> [About this exercise]
Only one stretch of the listing below is wanted: every line from the first to the line containing "preguntas sobre las", set down exactly.

> [Working data]
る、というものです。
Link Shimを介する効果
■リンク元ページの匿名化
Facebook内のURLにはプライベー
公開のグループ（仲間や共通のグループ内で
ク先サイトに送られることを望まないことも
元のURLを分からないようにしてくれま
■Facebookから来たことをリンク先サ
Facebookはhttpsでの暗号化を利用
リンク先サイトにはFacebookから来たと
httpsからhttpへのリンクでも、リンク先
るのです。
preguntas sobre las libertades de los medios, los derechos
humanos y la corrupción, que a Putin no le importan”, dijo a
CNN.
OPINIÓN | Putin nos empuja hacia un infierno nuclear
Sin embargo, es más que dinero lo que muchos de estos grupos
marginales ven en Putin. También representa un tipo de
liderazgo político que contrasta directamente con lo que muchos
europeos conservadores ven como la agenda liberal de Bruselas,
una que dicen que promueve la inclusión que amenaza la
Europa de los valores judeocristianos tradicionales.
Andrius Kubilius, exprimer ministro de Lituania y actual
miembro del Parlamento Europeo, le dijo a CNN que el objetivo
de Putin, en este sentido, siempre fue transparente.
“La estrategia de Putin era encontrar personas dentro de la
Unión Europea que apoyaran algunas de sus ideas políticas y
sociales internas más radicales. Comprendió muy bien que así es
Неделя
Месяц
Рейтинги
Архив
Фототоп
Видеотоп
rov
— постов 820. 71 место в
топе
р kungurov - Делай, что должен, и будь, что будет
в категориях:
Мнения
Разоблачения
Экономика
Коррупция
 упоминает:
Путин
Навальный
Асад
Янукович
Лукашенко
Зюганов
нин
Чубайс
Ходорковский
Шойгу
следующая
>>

> [Reply to the exercise]
る、というものです。
Link Shimを介する効果
■リンク元ページの匿名化
Facebook内のURLにはプライベー
公開のグループ（仲間や共通のグループ内で
ク先サイトに送られることを望まないことも
元のURLを分からないようにしてくれま
■Facebookから来たことをリンク先サ
Facebookはhttpsでの暗号化を利用
リンク先サイトにはFacebookから来たと
httpsからhttpへのリンクでも、リンク先
るのです。
preguntas sobre las libertades de los medios, los derechos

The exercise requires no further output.